Riis was een veelgevraagd timmerman, met als belangrijkste reden de lage prijzen die hij rekende. Zijn werkgevers maakten echter gebruik van zijn efficiëntie en lage prijzen, en Riis keerde terug naar New York City. Hij was het meest succesvol als verkoper, in het bijzonder van strijkijzers en golfijzers, en werd gepromoveerd tot de vertegenwoordiger van hen voor Illinois. In Chicago werd hij echter bedrogen met zowel zijn geld als zijn aandelen en moest hij terugkeren naar een eerdere basis in Pittsburgh. Daar ontdekte hij dat zijn ondergeschikten die hij in Pennsylvania had verkocht, hem op dezelfde manier hadden bedrogen. Hij had weer weinig geld, en terwijl hij met koorts bedlegerig was, hoorde hij uit een brief dat Elisabeth, het voormalige voorwerp van zijn genegenheid, verloofd was met een cavalerieofficier. Riis keerde vervolgens terug naar New York door onderweg flatirons te verkopen.

Early journalismEdit

Riis zag een advertentie van een Long Island-krant voor een redacteur, meldde zich aan en werd benoemd tot stadsredacteur. Hij realiseerde zich snel waarom de baan beschikbaar was: de hoofdredacteur was oneerlijk en had veel schulden. Riis vertrok over twee weken.

Opnieuw werkloos, keerde Riis terug naar de Five Points-buurt. Hij zat op een dag buiten de Cooper Union toen de directeur van de school waar hij eerder had geleerd telegrafie hem toevallig opmerkte. Hij zei dat als Riis niets beters te doen had, de New York News Association op zoek was naar een stagiair. Na nog een nacht en een snelle wasbeurt in een paardenbak, ging Riis op gesprek. Ondanks zijn verwarde uiterlijk werd hij gestuurd voor een proefopdracht: observeren en schrijven over een lunch in het Astor House. Riis heeft het evenement vakkundig besproken en kreeg de baan.

Riis kon over zowel de rijke als de arme immigrantengemeenschappen schrijven. Hij deed zijn werk goed en werd gepromoveerd tot redacteur van een weekblad, The News. Deze krant, het tijdschrift van een politieke groepering, ging echter al snel failliet.
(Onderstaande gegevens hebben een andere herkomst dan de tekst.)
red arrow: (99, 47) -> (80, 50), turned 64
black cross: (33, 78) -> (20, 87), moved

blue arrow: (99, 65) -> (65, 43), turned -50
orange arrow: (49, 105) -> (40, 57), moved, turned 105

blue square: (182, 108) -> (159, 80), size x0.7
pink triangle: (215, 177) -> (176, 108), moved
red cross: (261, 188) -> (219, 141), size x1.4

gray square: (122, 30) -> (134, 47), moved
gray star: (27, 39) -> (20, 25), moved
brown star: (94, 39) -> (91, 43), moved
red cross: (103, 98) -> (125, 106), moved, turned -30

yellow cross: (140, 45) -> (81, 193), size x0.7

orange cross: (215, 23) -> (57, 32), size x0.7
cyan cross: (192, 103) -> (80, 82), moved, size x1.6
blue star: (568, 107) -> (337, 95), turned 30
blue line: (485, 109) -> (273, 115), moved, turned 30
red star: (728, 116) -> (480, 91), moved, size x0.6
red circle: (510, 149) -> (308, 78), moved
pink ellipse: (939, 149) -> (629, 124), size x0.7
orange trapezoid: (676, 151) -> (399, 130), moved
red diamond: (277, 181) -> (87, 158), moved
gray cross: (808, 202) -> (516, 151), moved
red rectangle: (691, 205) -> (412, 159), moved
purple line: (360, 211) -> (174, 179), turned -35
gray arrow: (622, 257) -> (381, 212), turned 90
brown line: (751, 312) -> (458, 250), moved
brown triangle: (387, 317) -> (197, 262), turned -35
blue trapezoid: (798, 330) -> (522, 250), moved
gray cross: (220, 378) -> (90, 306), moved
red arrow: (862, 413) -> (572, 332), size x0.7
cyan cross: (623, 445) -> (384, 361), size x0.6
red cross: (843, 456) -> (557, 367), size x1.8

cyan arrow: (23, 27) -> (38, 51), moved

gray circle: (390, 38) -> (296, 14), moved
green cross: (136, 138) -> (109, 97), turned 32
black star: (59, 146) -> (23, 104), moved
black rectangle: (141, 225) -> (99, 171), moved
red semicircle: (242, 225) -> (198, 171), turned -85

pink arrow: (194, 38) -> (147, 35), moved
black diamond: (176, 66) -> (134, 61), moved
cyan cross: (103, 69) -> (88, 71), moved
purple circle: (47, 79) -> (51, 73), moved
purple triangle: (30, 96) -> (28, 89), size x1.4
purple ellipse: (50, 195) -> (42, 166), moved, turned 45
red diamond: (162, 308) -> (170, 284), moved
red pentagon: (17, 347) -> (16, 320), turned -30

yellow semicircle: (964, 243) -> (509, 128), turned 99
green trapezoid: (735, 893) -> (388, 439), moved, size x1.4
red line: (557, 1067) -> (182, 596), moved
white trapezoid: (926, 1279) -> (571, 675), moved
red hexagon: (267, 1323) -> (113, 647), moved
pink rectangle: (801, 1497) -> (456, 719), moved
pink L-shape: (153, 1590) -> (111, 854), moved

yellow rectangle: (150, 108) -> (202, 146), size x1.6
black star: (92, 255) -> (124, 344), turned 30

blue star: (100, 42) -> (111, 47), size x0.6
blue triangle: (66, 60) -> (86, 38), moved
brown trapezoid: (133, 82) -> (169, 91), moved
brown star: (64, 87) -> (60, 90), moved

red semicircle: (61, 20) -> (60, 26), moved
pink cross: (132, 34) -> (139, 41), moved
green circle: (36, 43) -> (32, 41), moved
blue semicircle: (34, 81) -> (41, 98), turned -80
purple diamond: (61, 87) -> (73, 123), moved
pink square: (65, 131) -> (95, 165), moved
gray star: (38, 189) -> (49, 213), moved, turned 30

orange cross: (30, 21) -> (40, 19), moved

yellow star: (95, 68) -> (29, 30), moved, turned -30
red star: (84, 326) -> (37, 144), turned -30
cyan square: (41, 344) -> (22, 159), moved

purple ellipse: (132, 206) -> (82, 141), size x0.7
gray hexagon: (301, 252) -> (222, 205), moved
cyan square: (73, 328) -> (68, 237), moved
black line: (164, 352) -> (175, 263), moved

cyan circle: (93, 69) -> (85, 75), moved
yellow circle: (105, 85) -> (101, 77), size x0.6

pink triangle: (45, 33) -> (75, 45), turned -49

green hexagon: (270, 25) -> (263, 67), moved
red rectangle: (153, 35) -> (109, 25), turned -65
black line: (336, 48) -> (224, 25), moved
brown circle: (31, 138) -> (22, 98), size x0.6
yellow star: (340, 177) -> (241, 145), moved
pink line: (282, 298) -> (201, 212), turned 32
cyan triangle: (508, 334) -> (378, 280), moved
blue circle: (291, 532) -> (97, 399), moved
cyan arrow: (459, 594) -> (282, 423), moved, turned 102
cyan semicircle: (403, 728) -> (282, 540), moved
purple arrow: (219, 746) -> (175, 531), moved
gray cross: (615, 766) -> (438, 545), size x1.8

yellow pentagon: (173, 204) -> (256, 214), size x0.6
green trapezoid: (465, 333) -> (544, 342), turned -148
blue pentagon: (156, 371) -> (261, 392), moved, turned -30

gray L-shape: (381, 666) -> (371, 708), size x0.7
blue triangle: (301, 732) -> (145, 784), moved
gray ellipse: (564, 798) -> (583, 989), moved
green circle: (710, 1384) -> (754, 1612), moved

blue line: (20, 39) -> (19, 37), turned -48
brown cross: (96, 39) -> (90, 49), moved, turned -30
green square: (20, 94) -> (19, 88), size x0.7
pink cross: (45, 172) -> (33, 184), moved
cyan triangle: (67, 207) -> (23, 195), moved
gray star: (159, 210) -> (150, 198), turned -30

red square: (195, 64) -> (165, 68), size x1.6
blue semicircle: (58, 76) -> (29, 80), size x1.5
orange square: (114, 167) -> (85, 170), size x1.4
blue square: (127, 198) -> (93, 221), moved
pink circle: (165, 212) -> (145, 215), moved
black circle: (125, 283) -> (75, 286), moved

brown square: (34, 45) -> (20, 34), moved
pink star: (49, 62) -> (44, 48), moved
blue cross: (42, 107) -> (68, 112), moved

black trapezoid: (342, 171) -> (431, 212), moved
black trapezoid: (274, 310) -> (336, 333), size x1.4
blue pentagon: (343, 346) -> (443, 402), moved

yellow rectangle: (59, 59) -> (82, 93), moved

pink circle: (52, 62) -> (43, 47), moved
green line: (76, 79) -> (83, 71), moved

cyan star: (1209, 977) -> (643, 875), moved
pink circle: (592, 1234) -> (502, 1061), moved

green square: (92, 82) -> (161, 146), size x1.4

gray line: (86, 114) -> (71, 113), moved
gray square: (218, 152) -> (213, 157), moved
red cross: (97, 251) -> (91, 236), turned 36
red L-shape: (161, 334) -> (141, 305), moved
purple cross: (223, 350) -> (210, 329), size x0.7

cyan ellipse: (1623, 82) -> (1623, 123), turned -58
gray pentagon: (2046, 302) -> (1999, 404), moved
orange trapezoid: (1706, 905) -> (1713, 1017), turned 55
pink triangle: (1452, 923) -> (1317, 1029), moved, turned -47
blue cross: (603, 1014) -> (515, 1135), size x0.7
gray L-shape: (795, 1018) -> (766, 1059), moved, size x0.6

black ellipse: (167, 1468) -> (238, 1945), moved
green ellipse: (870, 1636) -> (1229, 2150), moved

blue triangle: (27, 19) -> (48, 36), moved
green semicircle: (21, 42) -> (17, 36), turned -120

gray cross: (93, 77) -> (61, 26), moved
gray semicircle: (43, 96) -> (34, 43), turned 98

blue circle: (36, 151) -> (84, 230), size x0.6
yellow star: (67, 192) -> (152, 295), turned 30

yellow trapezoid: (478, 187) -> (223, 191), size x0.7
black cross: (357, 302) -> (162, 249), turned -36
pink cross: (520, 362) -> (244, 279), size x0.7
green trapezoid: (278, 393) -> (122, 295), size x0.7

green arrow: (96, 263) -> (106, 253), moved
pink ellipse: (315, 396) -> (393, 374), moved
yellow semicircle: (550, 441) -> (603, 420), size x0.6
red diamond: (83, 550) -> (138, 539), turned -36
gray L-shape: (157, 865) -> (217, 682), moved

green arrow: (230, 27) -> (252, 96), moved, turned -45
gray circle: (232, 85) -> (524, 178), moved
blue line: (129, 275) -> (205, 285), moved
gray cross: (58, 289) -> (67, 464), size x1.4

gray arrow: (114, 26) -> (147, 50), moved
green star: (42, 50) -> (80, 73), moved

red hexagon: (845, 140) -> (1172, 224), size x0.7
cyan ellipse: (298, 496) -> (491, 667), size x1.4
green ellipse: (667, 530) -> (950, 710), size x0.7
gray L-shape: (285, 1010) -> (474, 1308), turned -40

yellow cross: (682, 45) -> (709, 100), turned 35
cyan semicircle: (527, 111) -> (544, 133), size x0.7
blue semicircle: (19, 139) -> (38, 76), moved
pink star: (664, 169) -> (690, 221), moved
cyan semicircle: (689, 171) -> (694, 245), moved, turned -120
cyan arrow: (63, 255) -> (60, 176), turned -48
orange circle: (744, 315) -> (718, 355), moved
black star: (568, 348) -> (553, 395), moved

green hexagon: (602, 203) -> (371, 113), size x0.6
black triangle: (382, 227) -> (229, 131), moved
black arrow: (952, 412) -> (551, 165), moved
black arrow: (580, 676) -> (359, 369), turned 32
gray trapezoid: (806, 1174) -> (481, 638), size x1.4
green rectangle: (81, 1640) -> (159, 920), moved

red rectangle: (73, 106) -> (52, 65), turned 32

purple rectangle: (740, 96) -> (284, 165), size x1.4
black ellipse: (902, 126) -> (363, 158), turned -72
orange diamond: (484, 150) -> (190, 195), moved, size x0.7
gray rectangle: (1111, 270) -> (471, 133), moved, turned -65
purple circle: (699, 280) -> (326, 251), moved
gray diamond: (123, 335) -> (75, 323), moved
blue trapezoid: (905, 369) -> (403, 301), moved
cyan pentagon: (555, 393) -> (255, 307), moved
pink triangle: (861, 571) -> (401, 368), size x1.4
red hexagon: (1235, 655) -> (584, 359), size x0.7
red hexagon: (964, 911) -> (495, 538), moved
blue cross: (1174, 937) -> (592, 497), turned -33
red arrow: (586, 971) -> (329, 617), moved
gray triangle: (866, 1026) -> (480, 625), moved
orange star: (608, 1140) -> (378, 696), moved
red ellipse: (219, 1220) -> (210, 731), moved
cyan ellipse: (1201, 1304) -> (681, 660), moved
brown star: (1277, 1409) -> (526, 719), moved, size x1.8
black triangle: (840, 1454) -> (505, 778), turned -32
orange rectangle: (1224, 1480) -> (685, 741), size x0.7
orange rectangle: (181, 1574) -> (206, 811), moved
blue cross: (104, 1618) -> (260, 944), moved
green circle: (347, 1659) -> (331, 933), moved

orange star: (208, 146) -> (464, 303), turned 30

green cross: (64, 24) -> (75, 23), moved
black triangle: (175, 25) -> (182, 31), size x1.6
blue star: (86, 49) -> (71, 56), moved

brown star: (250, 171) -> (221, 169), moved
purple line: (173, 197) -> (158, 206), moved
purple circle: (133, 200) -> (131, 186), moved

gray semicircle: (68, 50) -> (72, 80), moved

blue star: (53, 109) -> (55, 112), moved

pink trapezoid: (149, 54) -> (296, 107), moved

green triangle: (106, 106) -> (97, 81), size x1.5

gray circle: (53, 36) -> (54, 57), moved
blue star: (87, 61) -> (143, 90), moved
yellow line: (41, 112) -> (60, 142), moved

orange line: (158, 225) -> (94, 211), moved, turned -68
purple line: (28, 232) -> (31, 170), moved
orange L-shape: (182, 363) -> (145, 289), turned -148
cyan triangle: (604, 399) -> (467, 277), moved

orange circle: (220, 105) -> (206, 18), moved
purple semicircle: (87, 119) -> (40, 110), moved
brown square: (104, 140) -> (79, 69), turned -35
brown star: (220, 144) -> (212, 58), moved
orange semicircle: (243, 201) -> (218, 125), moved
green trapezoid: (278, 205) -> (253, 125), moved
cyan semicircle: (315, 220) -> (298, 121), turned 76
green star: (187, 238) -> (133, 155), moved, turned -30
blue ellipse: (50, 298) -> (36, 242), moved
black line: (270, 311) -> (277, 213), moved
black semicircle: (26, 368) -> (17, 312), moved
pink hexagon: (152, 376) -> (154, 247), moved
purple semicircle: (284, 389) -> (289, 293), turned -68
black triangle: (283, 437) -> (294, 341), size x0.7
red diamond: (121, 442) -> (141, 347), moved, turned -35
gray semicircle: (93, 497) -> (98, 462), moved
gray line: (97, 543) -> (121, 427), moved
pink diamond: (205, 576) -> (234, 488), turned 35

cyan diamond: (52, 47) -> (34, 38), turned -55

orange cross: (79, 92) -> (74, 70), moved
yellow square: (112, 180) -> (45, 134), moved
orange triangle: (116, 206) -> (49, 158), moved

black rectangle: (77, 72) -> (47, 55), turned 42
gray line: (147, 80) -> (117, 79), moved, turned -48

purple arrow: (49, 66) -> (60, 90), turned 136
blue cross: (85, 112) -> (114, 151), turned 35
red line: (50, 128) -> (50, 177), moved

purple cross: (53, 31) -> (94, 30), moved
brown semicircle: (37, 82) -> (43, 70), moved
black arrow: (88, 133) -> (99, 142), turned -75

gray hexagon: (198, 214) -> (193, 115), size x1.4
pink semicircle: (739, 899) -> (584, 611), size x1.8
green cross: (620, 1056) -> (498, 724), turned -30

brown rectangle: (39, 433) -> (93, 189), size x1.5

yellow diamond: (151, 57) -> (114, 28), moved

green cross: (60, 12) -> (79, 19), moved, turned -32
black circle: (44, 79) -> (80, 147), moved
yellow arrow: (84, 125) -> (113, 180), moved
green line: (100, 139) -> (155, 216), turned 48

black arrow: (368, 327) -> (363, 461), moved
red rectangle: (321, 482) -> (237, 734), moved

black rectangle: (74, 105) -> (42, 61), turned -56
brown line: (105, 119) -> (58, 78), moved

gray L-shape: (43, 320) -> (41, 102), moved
Tegelijkertijd kreeg Riis een brief van huis waarin stond dat zowel zijn oudere broers, een tante, als de verloofde van Elisabeth Gjørtz waren overleden. Riis schreef Elisabeth om een voorstel te doen, en met $ 75 van zijn spaargeld en promessen kocht hij het bedrijf News .

Riis werkte hard aan zijn krant en betaalde al snel zijn schulden. Hij was pas onafhankelijk en kon zich richten op de politici die voorheen zijn werkgevers waren. Ondertussen ontving hij een voorlopige acceptatie van Elisabeth, die hem vroeg om voor haar naar Denemarken te komen, zeggende: “We zullen samen streven naar alles wat nobel en goed is.” Handig genoeg boden de politici aan om de krant terug te kopen voor vijf keer de prijs die Riis had betaald; hij was dus in staat om in Denemarken aan te komen met een aanzienlijk bedrag.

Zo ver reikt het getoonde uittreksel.